We are finally starting to have the real, uncomfortable, long overdue, talks about race in this country. I’ve never been more proud, excited, and uncomfortable with national dialogue before! I’m even more uncomfortable than 9/11 to Iraq War, weapons of mass destruction, national conversations.


Racism is hard stuff to talk about in America. Racism is hard because it brings up “all the feelings” in everyone. No one wants to talk about lynching, slavery, and a prison industrial complex designed to keep Black people enslaved! Not when we can discuss Halle Berrie’s hairstyle or the beef with Nikki Minaj!


It’s also painful for victims of racism to remember personal acts of racism. But, even there is a spectrum of racism(scale of 1-10, 10 being Dylan Roof). While it’s easy for me to remember big, macro-level racist aggressions, I struggle with the microaggressions that happen to me almost daily. All of my life, it just was how it was.


One thing in particular that I’m reflecting on is my name. Yup. ShaRhonda. With a capital, R. And that apparently is the hardest name to pronounce, let alone spell correctly! Honestly, most of my life, probably 90% of my life, my name is misspelled, mispronounced, or told, “how unusual,” and thus relegated to it being okay to not say or spell correctly.


And that’s how it’s been! If I corrected everyone who spelled or said my name wrong, I would do it every day!
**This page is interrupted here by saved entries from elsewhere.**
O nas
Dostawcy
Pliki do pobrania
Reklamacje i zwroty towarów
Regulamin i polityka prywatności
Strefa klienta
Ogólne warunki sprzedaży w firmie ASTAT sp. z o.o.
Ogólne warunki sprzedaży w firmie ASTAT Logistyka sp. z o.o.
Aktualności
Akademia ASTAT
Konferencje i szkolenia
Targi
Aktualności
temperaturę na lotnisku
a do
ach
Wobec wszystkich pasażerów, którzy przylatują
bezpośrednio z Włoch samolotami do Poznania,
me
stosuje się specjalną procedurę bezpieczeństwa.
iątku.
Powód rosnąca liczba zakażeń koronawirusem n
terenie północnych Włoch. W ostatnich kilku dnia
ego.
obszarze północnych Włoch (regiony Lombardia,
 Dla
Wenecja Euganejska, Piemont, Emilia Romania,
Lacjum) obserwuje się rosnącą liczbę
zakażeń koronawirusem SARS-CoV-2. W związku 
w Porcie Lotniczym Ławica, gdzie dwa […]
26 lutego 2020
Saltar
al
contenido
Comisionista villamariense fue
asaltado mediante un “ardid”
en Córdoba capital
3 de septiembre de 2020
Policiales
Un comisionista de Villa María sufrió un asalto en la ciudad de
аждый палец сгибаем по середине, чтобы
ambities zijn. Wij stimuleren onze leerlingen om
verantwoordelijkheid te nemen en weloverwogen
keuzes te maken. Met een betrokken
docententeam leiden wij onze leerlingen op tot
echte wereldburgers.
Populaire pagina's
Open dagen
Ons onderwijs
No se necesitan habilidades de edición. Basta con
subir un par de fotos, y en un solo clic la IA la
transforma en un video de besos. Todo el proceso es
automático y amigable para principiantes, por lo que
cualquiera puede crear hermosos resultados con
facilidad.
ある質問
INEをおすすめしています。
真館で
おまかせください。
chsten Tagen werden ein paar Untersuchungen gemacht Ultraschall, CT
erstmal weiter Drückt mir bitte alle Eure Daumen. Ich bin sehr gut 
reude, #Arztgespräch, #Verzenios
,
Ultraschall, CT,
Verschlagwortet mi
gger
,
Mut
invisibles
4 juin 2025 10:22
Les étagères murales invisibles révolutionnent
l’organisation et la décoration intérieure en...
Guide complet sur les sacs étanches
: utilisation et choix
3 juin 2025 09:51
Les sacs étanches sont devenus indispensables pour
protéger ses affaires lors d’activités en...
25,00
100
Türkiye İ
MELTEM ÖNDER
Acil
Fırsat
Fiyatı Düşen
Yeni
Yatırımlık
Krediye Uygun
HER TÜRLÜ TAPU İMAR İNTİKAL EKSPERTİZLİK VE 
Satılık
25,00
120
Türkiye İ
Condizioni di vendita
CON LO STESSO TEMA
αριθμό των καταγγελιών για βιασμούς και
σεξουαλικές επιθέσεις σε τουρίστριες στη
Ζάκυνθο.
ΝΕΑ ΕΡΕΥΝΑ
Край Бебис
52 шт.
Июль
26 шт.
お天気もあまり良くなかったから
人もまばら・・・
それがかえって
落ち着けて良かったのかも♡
And the weird thing is, when I do find the courage/energy to ask people to say or spell my name correctly, I apologize to them!!! Because I feel guilty for having a non-European name!

The unwritten “American race rules” is that your punishment as Black people who have “African-American/Ghetto” names, your punishment is having your name ridiculed, misspelled, mispronounced your entire life.
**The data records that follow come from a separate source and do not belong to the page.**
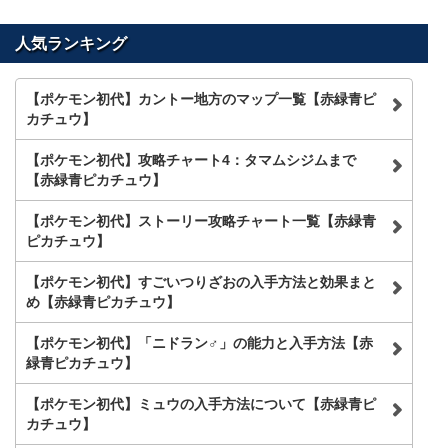
内
を
人気ランキング
検
索
【ポケモン初代】カントー地方のマップ一覧【赤緑青ピ
カチュウ】
【ポケモン初代】攻略チャート4：タマムシジムまで
【赤緑青ピカチュウ】
【ポケモン初代】ストーリー攻略チャート一覧【赤緑青
ピカチュウ】
【ポケモン初代】すごいつりざおの入手方法と効果まと
め【赤緑青ピカチュウ】
【ポケモン初代】「ニドラン♂」の能力と入手方法【赤
緑青ピカチュウ】
【ポケモン初代】ミュウの入手方法について【赤緑青ピ
カチュウ】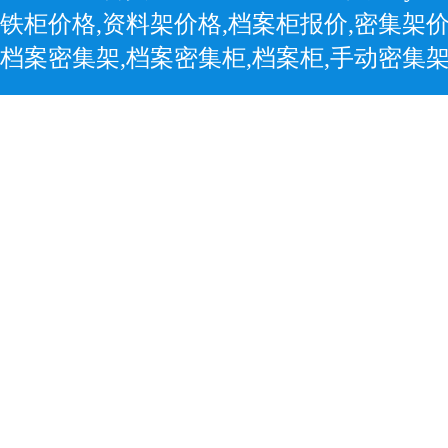
铁柜价格,资料架价格,档案柜报价,密集架价
档案密集架,档案密集柜,档案柜,手动密集架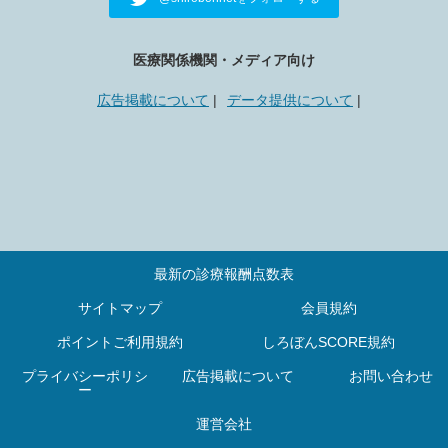
医療関係機関・メディア向け
広告掲載について
データ提供について
最新の診療報酬点数表
サイトマップ
会員規約
ポイントご利用規約
しろぼんSCORE規約
プライバシーポリシ
広告掲載について
お問い合わせ
ー
運営会社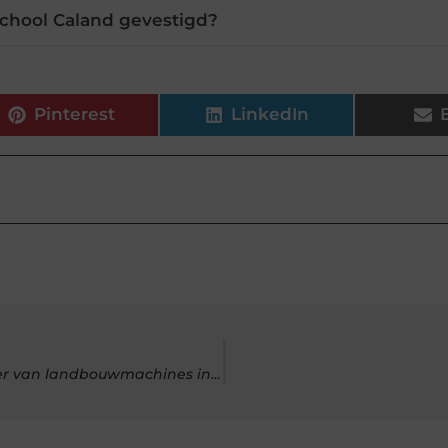
school Caland gevestigd?
Pinterest
LinkedIn
Gun uw oude werktuigen een nieuw leven via een opkoper van landbouwmachines in Noord-Brabant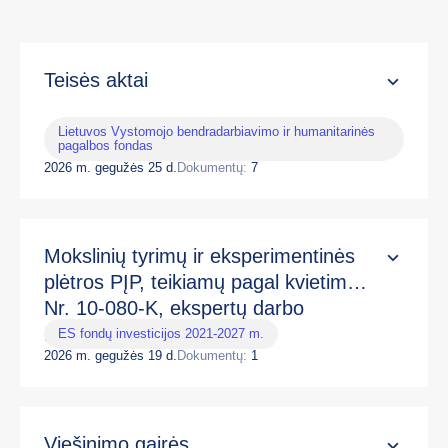
Teisės aktai
Lietuvos Vystomojo bendradarbiavimo ir humanitarinės
pagalbos fondas
2026 m. gegužės 25 d.
Dokumentų:
7
Mokslinių tyrimų ir eksperimentinės
plėtros PĮP, teikiamų pagal kvietimą
Nr. 10-080-K, ekspertų darbo
reglamentas
ES fondų investicijos 2021-2027 m.
2026 m. gegužės 19 d.
Dokumentų:
1
Viešinimo gairės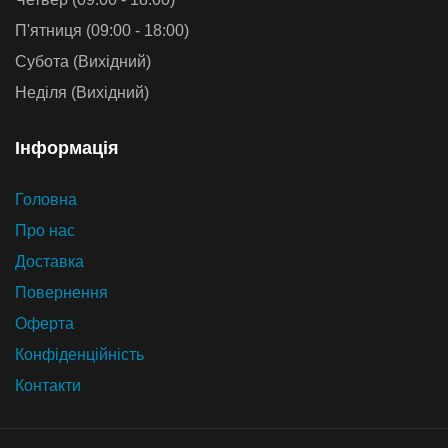
П'ятниця (09:00 - 18:00)
Субота (Вихідний)
Неділя (Вихідний)
Iнформацiя
Головна
Про нас
Доставка
Повернення
Оферта
Конфіденційність
Контакти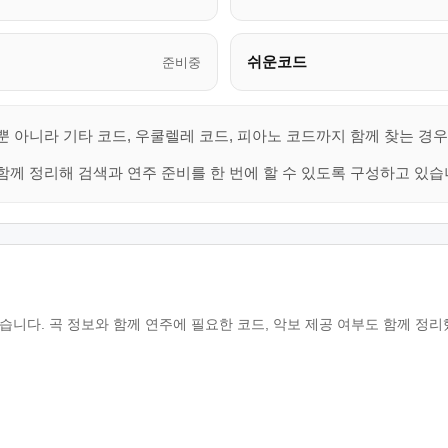
쉬운코드
준비중
뿐 아니라 기타 코드, 우쿨렐레 코드, 피아노 코드까지 함께 찾는 경
함께 정리해 검색과 연주 준비를 한 번에 할 수 있도록 구성하고 있습
수 있습니다. 곡 정보와 함께 연주에 필요한 코드, 악보 제공 여부도 함께 정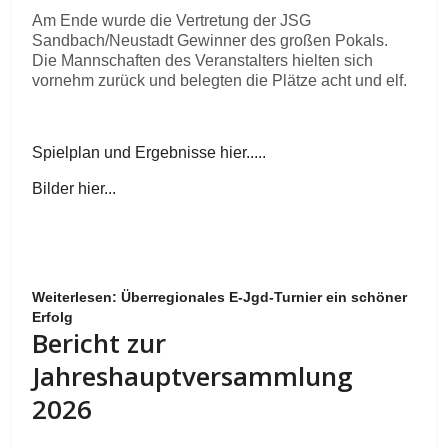
Am Ende wurde die Vertretung der JSG
Sandbach/Neustadt Gewinner des großen Pokals.
Die Mannschaften des Veranstalters hielten sich
vornehm zurück und belegten die Plätze acht und elf.
Spielplan und Ergebnisse hier.....
Bilder hier...
Weiterlesen: Überregionales E-Jgd-Turnier ein schöner
Erfolg
Bericht zur
Jahreshauptversammlung
2026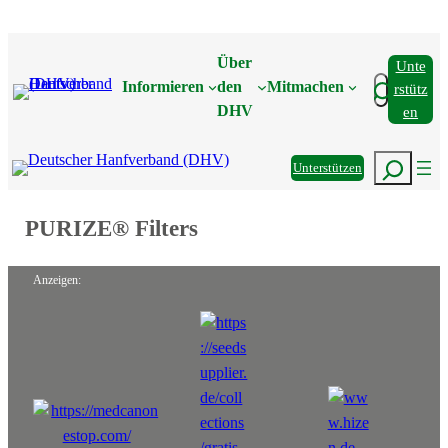
Zum
Inhalt
Über
Unte
springen
Suchen
Informieren
den
Mitmachen
Rstütz
DHV
En
Suchen
Unterstützen
PURIZE® Filters
Anzeigen: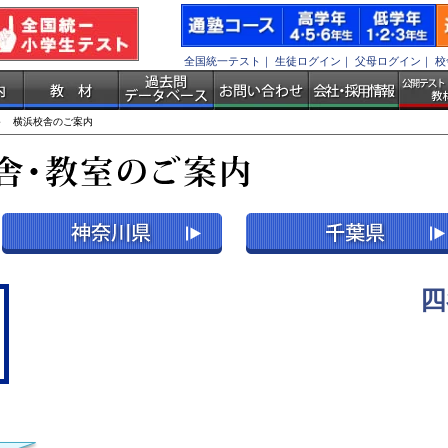
全国統一テスト
｜
生徒ログイン
｜
父母ログイン
｜
校
 横浜校舎のご案内
四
I never felt like I had the right to ask people to say or spell my name correctly because it is ghetto. How effed up is that? I’m 37 and still learning how to navigate through racism, in all its forms, authentically.
I’m going to start by demanding that my name be spelled correctly. It’s hurtful and wrong to dismiss my name. I deserve to have people spell and say my name correctly. Having a Black/ghetto name is not a crime, punishable by a lifetime of people effing up your name! And I’m guilty of it as well! And I apologize and vow to try better from this day forward.
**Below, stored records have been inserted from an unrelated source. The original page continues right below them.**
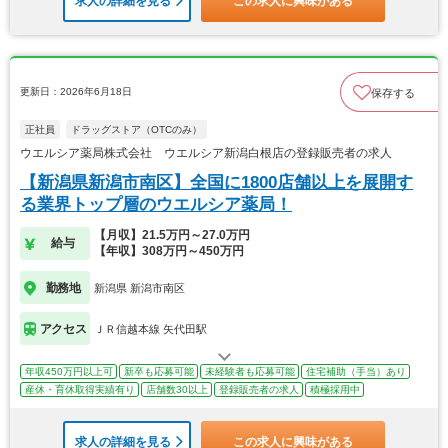
求人の詳細を見る
この求人に興味がある
更新日：2026年6月18日
保存する
正社員
ドラッグストア（OTCのみ）
ウエルシア薬局株式会社 ウエルシア新潟白根店の登録販売者の求人
【新潟県新潟市南区】全国に1800店舗以上を展開す
る業界トップ層のウエルシア薬局！
【月収】21.5万円～27.0万円
給与
【年収】308万円～450万円
勤務地
新潟県 新潟市南区
アクセス
ＪＲ信越本線 矢代田駅
年収450万円以上可
新卒も応募可能
未経験者も応募可能
住宅補助（手当）あり
産休・育休取得実績有り
店舗数30以上
登録販売者の求人
積極採用中
求人の詳細を見る
この求人に興味がある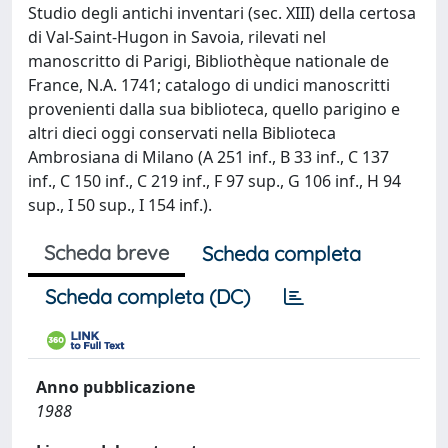
Studio degli antichi inventari (sec. XIII) della certosa
di Val-Saint-Hugon in Savoia, rilevati nel
manoscritto di Parigi, Bibliothèque nationale de
France, N.A. 1741; catalogo di undici manoscritti
provenienti dalla sua biblioteca, quello parigino e
altri dieci oggi conservati nella Biblioteca
Ambrosiana di Milano (A 251 inf., B 33 inf., C 137
inf., C 150 inf., C 219 inf., F 97 sup., G 106 inf., H 94
sup., I 50 sup., I 154 inf.).
Scheda breve
Scheda completa
Scheda completa (DC)
Anno pubblicazione
1988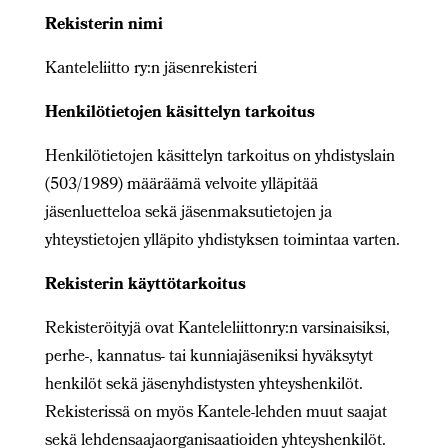
Rekisterin nimi
Kanteleliitto ry:n jäsenrekisteri
Henkilötietojen käsittelyn tarkoitus
Henkilötietojen käsittelyn tarkoitus on yhdistyslain
(503/1989) määräämä velvoite ylläpitää
jäsenluetteloa sekä jäsenmaksutietojen ja
yhteystietojen ylläpito yhdistyksen toimintaa varten.
Rekisterin käyttötarkoitus
Rekisteröityjä ovat Kanteleliittonry:n varsinaisiksi,
perhe-, kannatus- tai kunniajäseniksi hyväksytyt
henkilöt sekä jäsenyhdistysten yhteyshenkilöt.
Rekisterissä on myös Kantele-lehden muut saajat
sekä lehdensaajaorganisaatioiden yhteyshenkilöt.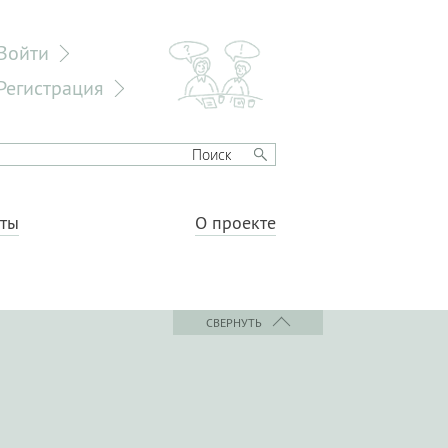
Войти
Регистрация
еты
О проекте
СВЕРНУТЬ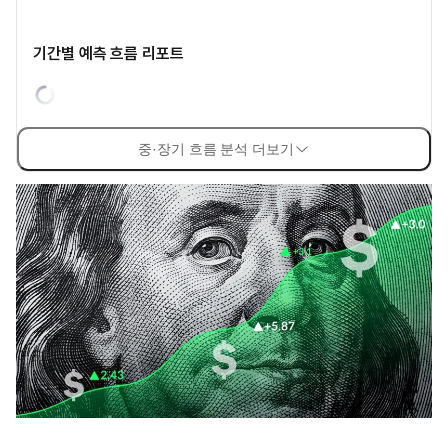
기간별 예측 흐름 리포트
중·장기 흐름 분석 더보기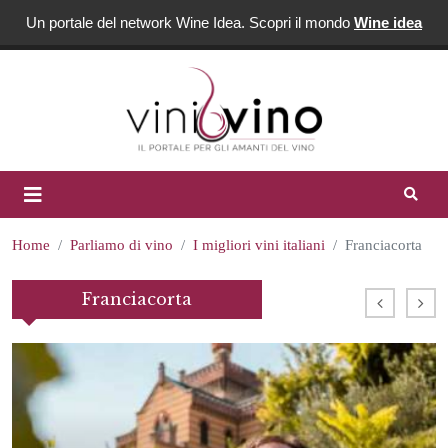
Un portale del network Wine Idea. Scopri il mondo
Wine idea
Home
Parliamo di vino
I migliori vini italiani
Franciacorta
Franciacorta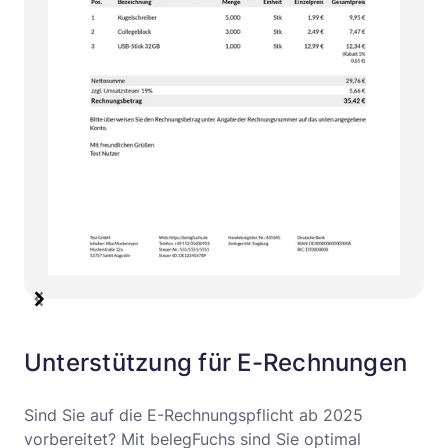
I
t
e
Unterstützung für E-Rechnungen
m
1
Sind Sie auf die E-Rechnungspflicht ab 2025
o
vorbereitet? Mit belegFuchs sind Sie optimal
My name is ShaRhonda. There is a capital R in the spelling. It’s pronounced sha-rhonda.


*ill let people slide with Rondi. Rondi actually has nothing to do with ShaRhonda, although it seems like it. But FYI, it’s Rondi. Not Rhonda, Rhondi, or Rhondie.

One thought on “The Price You Pay For A “Ghetto” Name:”

  1. Another expansion of one of those racist/white privileged “aha” moments this old white lady has had. For a long time I wondered, (to myself, thank goodness) why Black people gave their kids such “odd” names. Finally it dawned on me, why should anyone choose a name common in the culture of their oppressor? No one who was brought here enslaved came with the name “Sandra”. And our names are absolutely at the core of our identities. Insisting that they be said and spelled correctly by everyone is absolutely necessary.